For the destination probability;
It returns and the step of corresponding state of the network safe state is rewarded is obtained based on the execution probability;
When destination probability is unsatisfactory for probability regularization condition, the network security is mapped based on current destination probability and is closed
System is updated, and obtains updated network security mapping relations.
From the foregoing, it will be observed that the embodiment of the present application can detect the network safe state of target network by detection module 71, lead to
It crosses probability and obtains module 72 based on network security mapping relations, obtain under network safe state, execute default network security and ring
The execution probability answered, network security mapping relations include between network safe state and the probability for executing default network security response
Mapping relations, module 73 obtained by reward be based on executing probability and obtain the corresponding state of network safe state and reward, pass through
Computing module 74 is calculated based on the state reward got so that the corresponding current state reward of network safe state is maximum value
Destination probability, by update module 75 be based on destination probability network security mapping relations are updated, obtain updated
Network security mapping relations.The program gets target network and executes various default network peaces by network security mapping relations
The execution probability of total regression, and current state is made to reward maximum destination probability, according to destination probability and execute probability pair
Network security mapping relations are updated, to get the updated network security that can obtain maximum current state reward
Mapping relations.It can also be by judging whether default network security response be default dangerous response, it is ensured that target network will not be into
Row maloperation, to guarantee the stabilization of network environment.Default network security response can be executed by detection target network simultaneously
Later, the event occurrence rate of every kind of network security subevent occurs for target network, obtains default network security in response to belt decaying
Cumulative award.Therefore when network safety event occurs, carry out network security processing that can be instant, to reduce network security
For artificial dependence in treatment process, the efficiency of network security processing is improved, reduces loss.

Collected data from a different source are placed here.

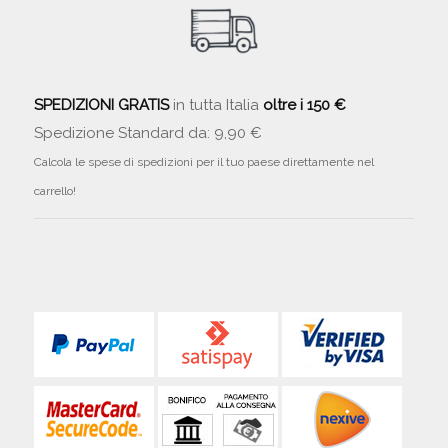
SPEDIZIONI GRATIS
in tutta Italia
oltre i 150 €
Spedizione Standard da: 9,90 €
Calcola le spese di spedizioni per il tuo paese direttamente nel
carrello!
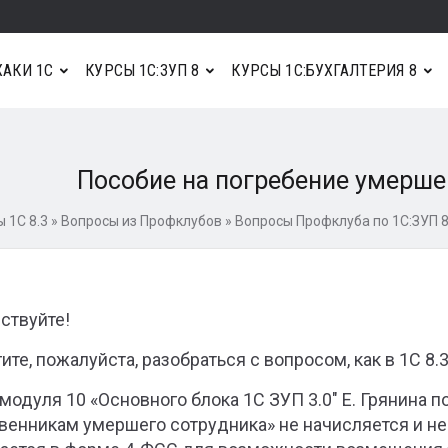
АКИ 1С
КУРСЫ 1С:ЗУП 8
КУРСЫ 1С:БУХГАЛТЕРИЯ 8
Пособие на погребение умершег
 1С 8.3
»
Вопросы из Профклубов
»
Вопросы Профклуба по 1С:ЗУП 
ствуйте!
ите, пожалуйста, разобраться с вопросом, как в 1С 8
4 модуля 10 «Основного блока 1С ЗУП 3.0″ Е. Грянина 
венникам умершего сотрудника» не начисляется и не 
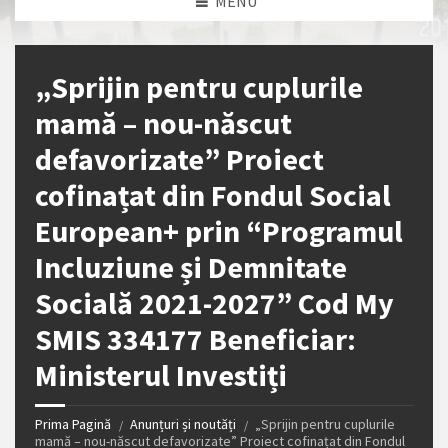
MENU
„Sprijin pentru cuplurile
mamă – nou-născut
defavorizate” Proiect
cofinațat din Fondul Social
European+ prin “Programul
Incluziune și Demnitate
Socială 2021-2027” Cod My
SMIS 334177 Beneficiar:
Ministerul Investiți
Prima Pagină
Anunțuri și noutăți
„Sprijin pentru cuplurile
mamă – nou-născut defavorizate” Proiect cofinațat din Fondul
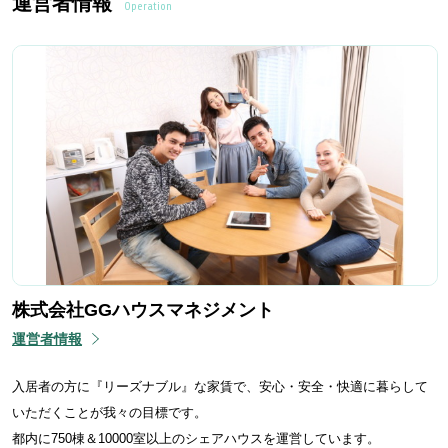
運営者情報
Operation
株式会社GGハウスマネジメント
運営者情報
入居者の方に『リーズナブル』な家賃で、安心・安全・快適に暮らして
いただくことが我々の目標です。
都内に750棟＆10000室以上のシェアハウスを運営しています。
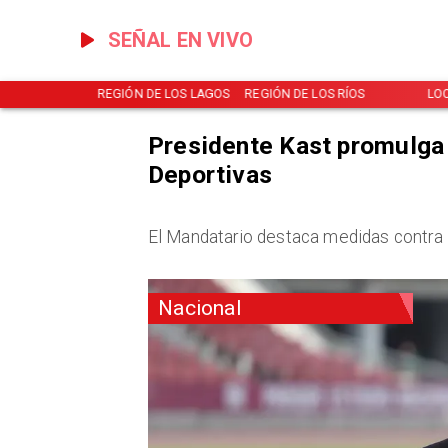
SEÑAL EN VIVO
NOTICIAS
REGIÓN DE LOS LAGOS
REGIÓN DE LOS RÍOS
LO
Presidente Kast promulga
Deportivas
El Mandatario destaca medidas contra la
Nacional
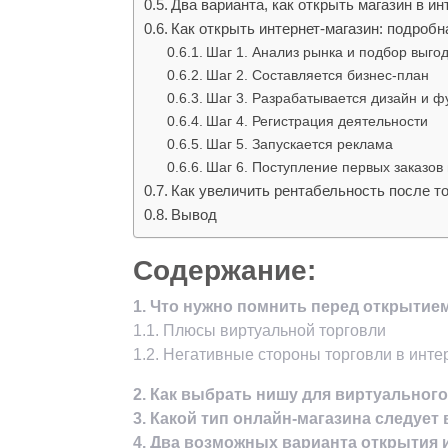
Два варианта, как открыть магазин в ин
Как открыть интернет-магазин: подроб
Шаг 1. Анализ рынка и подбор выго
Шаг 2. Составляется бизнес-план
Шаг 3. Разрабатывается дизайн и ф
Шаг 4. Регистрация деятельности
Шаг 5. Запускается реклама
Шаг 6. Поступление первых заказов
Как увеличить рентабельность после то
Вывод
Содержание:
1. Что нужно помнить перед открытие
1.1. Плюсы виртуальной торговли
1.2. Негативные стороны торговли в инте
2. Как выбрать нишу для виртуальног
3. Какой тип онлайн-магазина следуе
4. Два возможных варианта открытия 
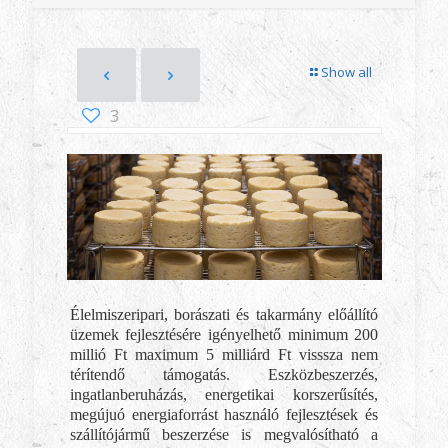
Show all
3
Élelmiszeripari, borászati és takarmány előállító
üzemek fejlesztésére igényelhető minimum 200
millió Ft maximum 5 milliárd Ft visssza nem
térítendő támogatás. Eszközbeszerzés,
ingatlanberuházás, energetikai korszerűsítés,
megújuó energiaforrást használó fejlesztések és
szállítójármű beszerzése is megvalósítható a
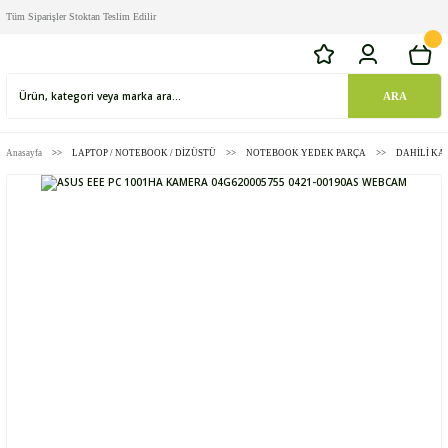
Tüm Siparişler Stoktan Teslim Edilir
ARA
Anasayfa
LAPTOP / NOTEBOOK / DİZÜSTÜ
NOTEBOOK YEDEK PARÇA
DAHİLİ K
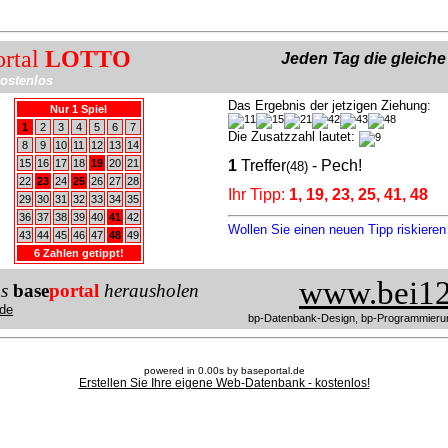
ortal
LOTTO
Jeden Tag die gleich
ostenlos
Das Ergebnis der jetzigen Ziehung:
Nur 1 Spiel
1
2
3
4
5
6
7
Die Zusatzzahl lautet:
8
9
10
11
12
13
14
15
16
17
18
19
20
21
1
Treffer
- Pech!
(48)
22
23
24
25
26
27
28
Ihr Tipp:
1, 19, 23, 25, 41, 48
29
30
31
32
33
34
35
36
37
38
39
40
41
42
Wollen Sie einen neuen Tipp riskiere
43
44
45
46
47
48
49
6 Zahlen getippt!
www.bei12
us
base
portal
herausholen
de
bp-Datenbank-Design, bp-Programmieru
powered in 0.00s by baseportal.de
Erstellen Sie Ihre eigene Web-Datenbank - kostenlos!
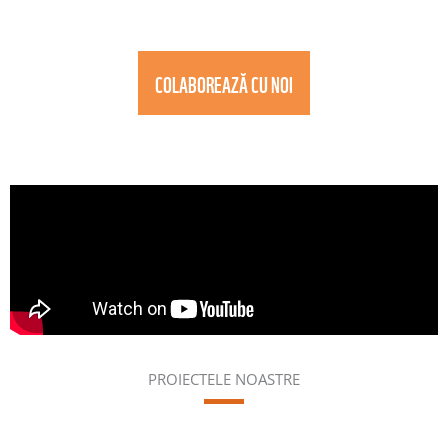
COLABOREAZĂ CU NOI
PROIECTELE NOASTRE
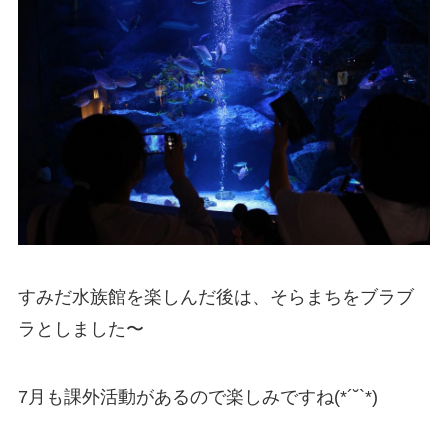
すみだ水族館を楽しんだ後は、そらまちをブラブ
ラとしました〜
7月も課外活動があるので楽しみですね(*´˘`*)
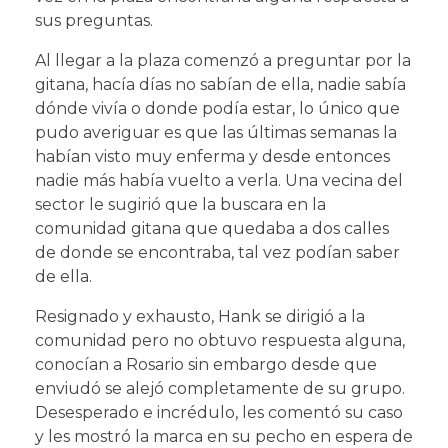
sus preguntas.
Al llegar a la plaza comenzó a preguntar por la
gitana, hacía días no sabían de ella, nadie sabía
dónde vivía o donde podía estar, lo único que
pudo averiguar es que las últimas semanas la
habían visto muy enferma y desde entonces
nadie más había vuelto a verla. Una vecina del
sector le sugirió que la buscara en la
comunidad gitana que quedaba a dos calles
de donde se encontraba, tal vez podían saber
de ella.
Resignado y exhausto, Hank se dirigió a la
comunidad pero no obtuvo respuesta alguna,
conocían a Rosario sin embargo desde que
enviudó se alejó completamente de su grupo.
Desesperado e incrédulo, les comentó su caso
y les mostró la marca en su pecho en espera de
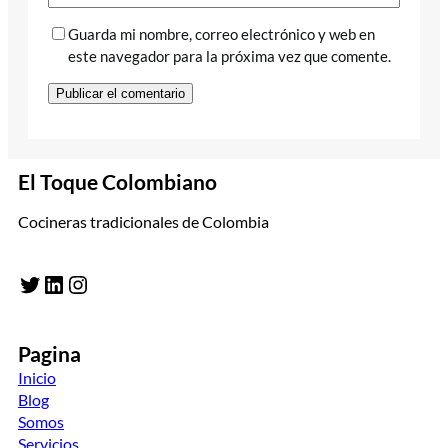
Guarda mi nombre, correo electrónico y web en
este navegador para la próxima vez que comente.
El Toque Colombiano
Cocineras tradicionales de Colombia
Twitter
LinkedIn
Instagram
Pagina
Inicio
Blog
Somos
Servicios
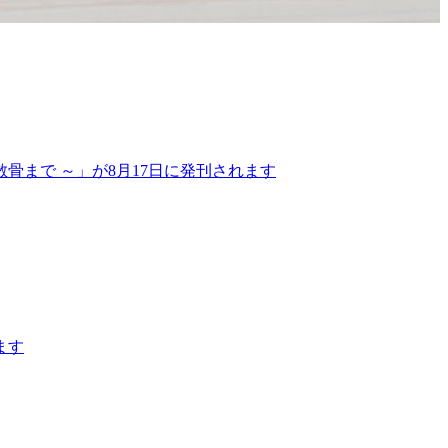
骨まで ～」が8月17日に発刊されます
ます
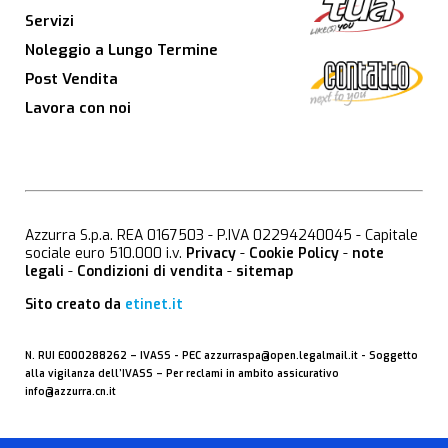
Servizi
Noleggio a Lungo Termine
Post Vendita
Lavora con noi
Azzurra S.p.a. REA 0167503 - P.IVA 02294240045 - Capitale
sociale euro 510.000 i.v.
Privacy
-
Cookie Policy
-
note
legali
-
Condizioni di vendita
-
sitemap
Sito creato da
etinet.it
N. RUI E000288262 –
IVASS
- PEC
azzurraspa@open.legalmail.it
- Soggetto
alla vigilanza dell’IVASS – Per reclami in ambito assicurativo
info@azzurra.cn.it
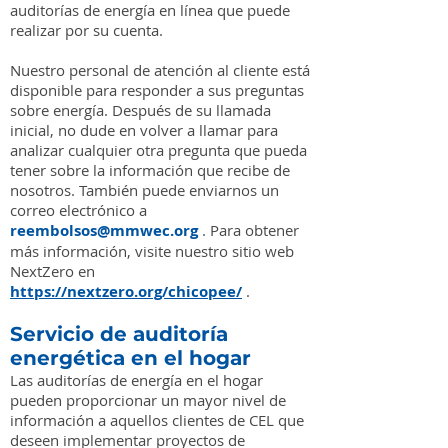
auditorías de energía en línea que puede
realizar por su cuenta.
Nuestro personal de atención al cliente está
disponible para responder a sus preguntas
sobre energía. Después de su llamada
inicial, no dude en volver a llamar para
analizar cualquier otra pregunta que pueda
tener sobre la información que recibe de
nosotros. También puede enviarnos un
correo electrónico a
reembolsos@mmwec.org
. Para obtener
más información, visite nuestro sitio web
NextZero en
https://nextzero.org/chicopee/
.
Servicio de auditoría
energética en el hogar
Las auditorías de energía en el hogar
pueden proporcionar un mayor nivel de
información a aquellos clientes de CEL que
deseen implementar proyectos de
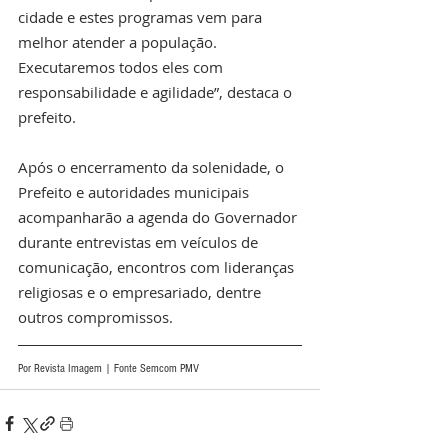
cidade e estes programas vem para 
melhor atender a população. 
Executaremos todos eles com 
responsabilidade e agilidade”, destaca o 
prefeito.
Após o encerramento da solenidade, o 
Prefeito e autoridades municipais 
acompanharão a agenda do Governador 
durante entrevistas em veículos de 
comunicação, encontros com lideranças 
religiosas e o empresariado, dentre 
outros compromissos.
Por Revista Imagem | Fonte Semcom PMV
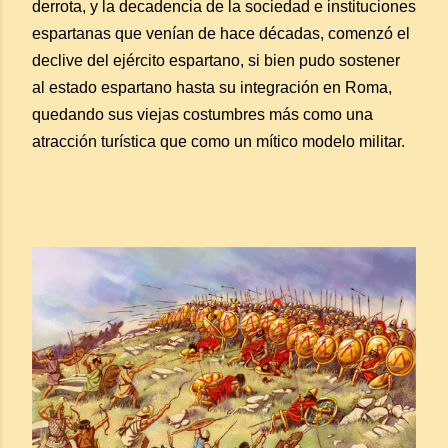
derrota, y la decadencia de la sociedad e instituciones
espartanas que venían de hace décadas, comenzó el
declive del ejército espartano, si bien pudo sostener
al estado espartano hasta su integración en Roma,
quedando sus viejas costumbres más como una
atracción turística que como un mítico modelo militar.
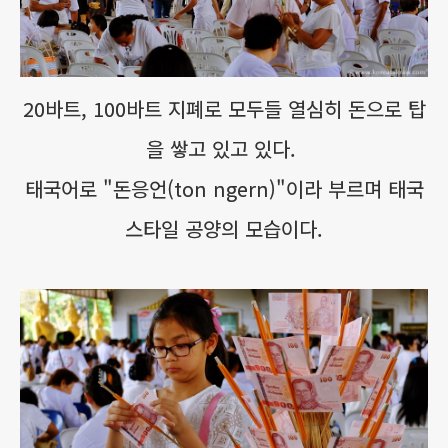
20바트, 100바트 지폐로 모두들 열심히 돈으로 탑
을 쌓고 있고 있다.
태국어로 "돈응언(ton ngern)"이라 부르며 태국
스타일 공양의 모습이다.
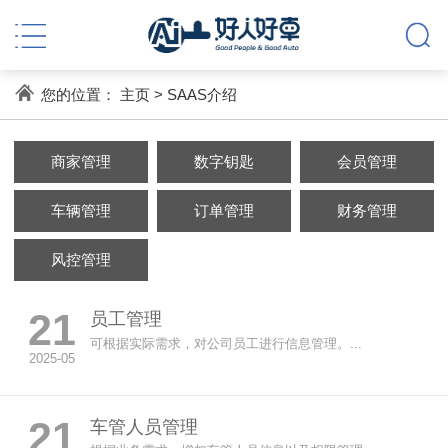
您的位置：
主页
>
SAAS介绍
商家管理
数字钥匙
会员管理
车辆管理
订单管理
财务管理
风控管理
21
员工管理
可根据实际需求，对公司员工进行信息管理。...
2025-05
21
车管人员管理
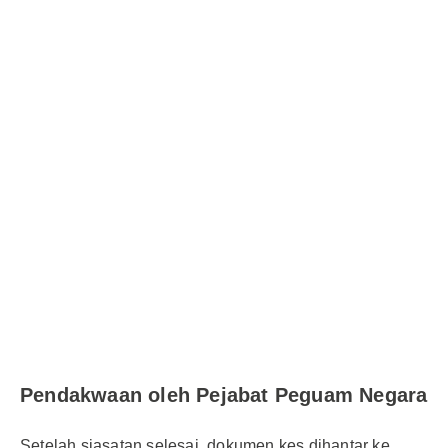
Pendakwaan oleh Pejabat Peguam Negara
Setelah siasatan selesai, dokumen kes dihantar ke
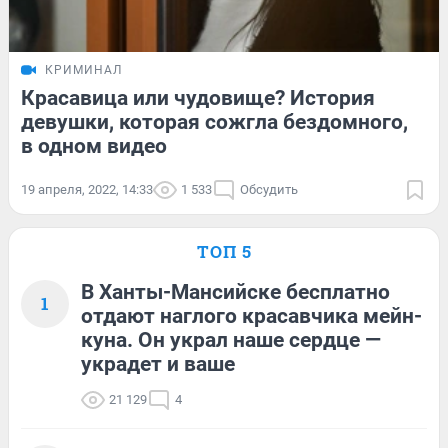
КРИМИНАЛ
Красавица или чудовище? История
девушки, которая сожгла бездомного,
в одном видео
19 апреля, 2022, 14:33
1 533
Обсудить
ТОП 5
В Ханты-Мансийске бесплатно
1
отдают наглого красавчика мейн-
куна. Он украл наше сердце —
украдет и ваше
21 129
4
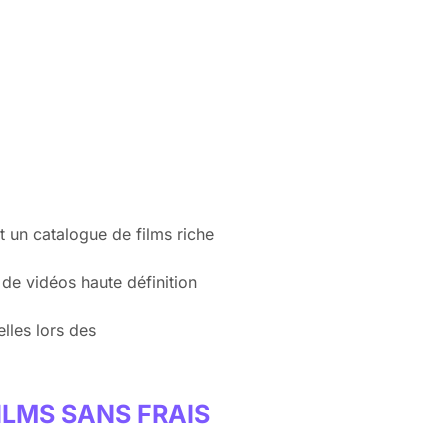
t un catalogue de films riche
 de vidéos haute définition
lles lors des
ILMS SANS FRAIS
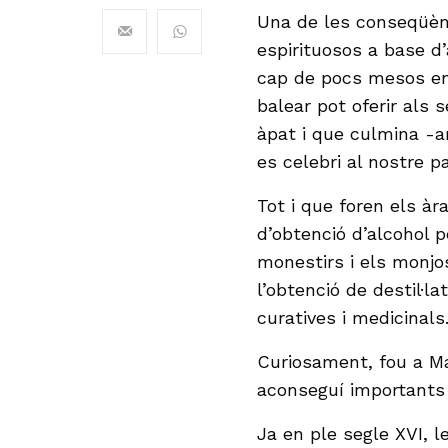
Una de les conseqüènc
espirituosos a base d
cap de pocs mesos en 
balear pot oferir als
àpat i que culmina -a
es celebri al nostre pa
Tot i que foren els àr
d’obtenció d’alcohol pe
monestirs i els monjos
l’obtenció de destil·l
curatives i medicinals
Curiosament, fou a Mal
aconseguí importants a
Ja en ple segle XVI, l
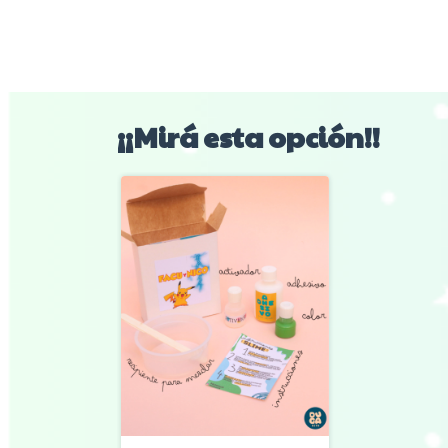
¡¡Mirá esta opción!!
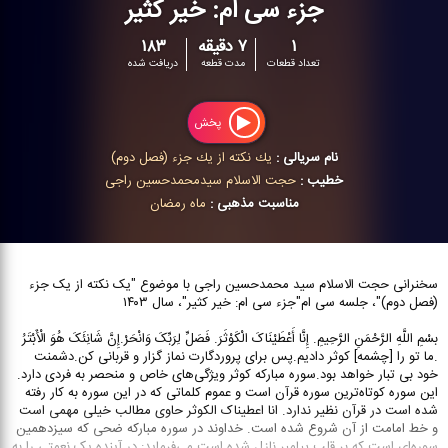
جزء سی ام: خیر کثیر
۱
۷ دقیقه
۱۸۳
تعداد قطعات
مدت قطعه
دریافت شده
پخش
نام سریالی :
یك نكته از یك جزء (فصل دوم)
خطیب :
حجت الاسلام سیدمحمدحسین راجی
مناسبت مذهبی :
ماه رمضان
سخنرانی حجت الاسلام سید محمدحسین راجی با موضوع "یک نکته از یک جزء
(فصل دوم)"، جلسه سی ام"جزء سی ام: خیر کثیر"، سال ۱۴۰۳
بسْمِ اللَّهِ الرَّحْمَنِ الرَّحِیمِ. إِنَّا أَعْطَیْنَاکَ الْکَوْثَرَ. فَصَلِّ لِرَبِّکَ وَانْحَرْ.إِنَّ شَانِئَکَ هُوَ الْأَبْتَرُ
.ما تو را [چشمه] کوثر دادیم.پس براى پروردگارت نماز گزار و قربانى کن.دشمنت‏
خود بى‏ تبار خواهد بود.سوره مبارکه کوثر ویژگی‌های خاص و منحصر به فردی دارد.
این سوره کوتاه‌ترین سوره قرآن است و عموم کلماتی که در این سوره به کار رفته
شده است در قرآن نظیر ندارد. انا اعطیناک الکوثر حاوی مطالب خیلی مهمی است
و خط امامت از آن شروع شده است. خداوند در سوره مبارکه ضحی که سیزدهمین
سوره‌ای است که بر قلب پیامبر نازل شده است می‌فرماید: در آینده یک نعمتی را به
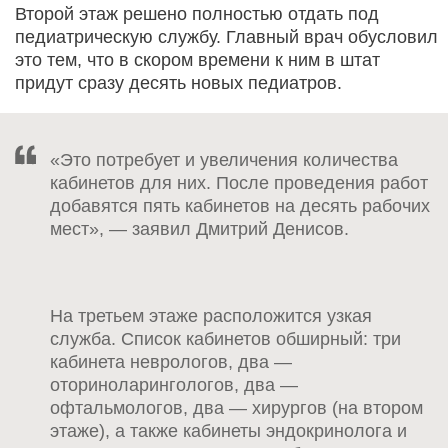
Второй этаж решено полностью отдать под
педиатрическую службу. Главный врач обусловил
это тем, что в скором времени к ним в штат
придут сразу десять новых педиатров.
«Это потребует и увеличения количества
кабинетов для них. После проведения работ
добавятся пять кабинетов на десять рабочих
мест», — заявил Дмитрий Денисов.
На третьем этаже расположится узкая
служба. Список кабинетов обширный: три
кабинета неврологов, два —
оториноларингологов, два —
офтальмологов, два — хирургов (на втором
этаже), а также кабинеты эндокринолога и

The embodiment of the present application also provides a kind of computer equipment, which can set for server or terminal etc.
It is standby, it is integrated with any network safety processing equipment provided by the embodiment of the present application.As shown in figure 8, Fig. 8 is the application reality
The structural schematic diagram of the computer equipment of example offer is provided, specifically:
The computer equipment may include the processor 801, one or one of one or more than one processing core with
The components such as memory 802, power supply 803 and the input unit 804 of upper computer readable storage medium.Those skilled in the art can be with
Understand, computer equipment structure shown in Fig. 8 does not constitute the restriction to computer equipment, may include than illustrate it is more or
Less component perhaps combines certain components or different component layouts.Wherein:
Processor 801 is the control centre of the computer equipment, is set using various interfaces and the entire computer of connection
Standby various pieces, by running or executing the software program and/or module that are stored in memory 802, and calling storage
Data in memory 802 execute the various functions and processing data of computer equipment, to carry out to computer equipment whole
Body monitoring.Optionally, processor 801 may include one or more processing cores;Preferably, processor 801 can integrate at
Manage device and modem processor, wherein the main processing operation system of application processor, user interface and application program etc. are adjusted
Demodulation processor processed mainly handles wireless communication.It is understood that above-mentioned modem processor can not also integrate everywhere
It manages in device 801.
Memory 802 can be used for storing software program and module, and processor 801 is stored in memory 802 by operation
Software program and module, thereby executing various function application and data processing.Memory 802 can mainly include storage journey
Sequence area and storage data area, wherein storing program area can the (ratio of application program needed for storage program area, at least one function
Such as sound-playing function, image player function) etc.;Storage data area can be stored to be created according to using for computer equipment
Data etc..In addition, memory 802 may include high-speed random access memory, it can also include nonvolatile memory, such as
At least one disk memory, flush memory device or other volatile solid-state parts.Correspondingly, memory 802 can be with
Including Memory Controller, to provide access of the processor 801 to memory 802.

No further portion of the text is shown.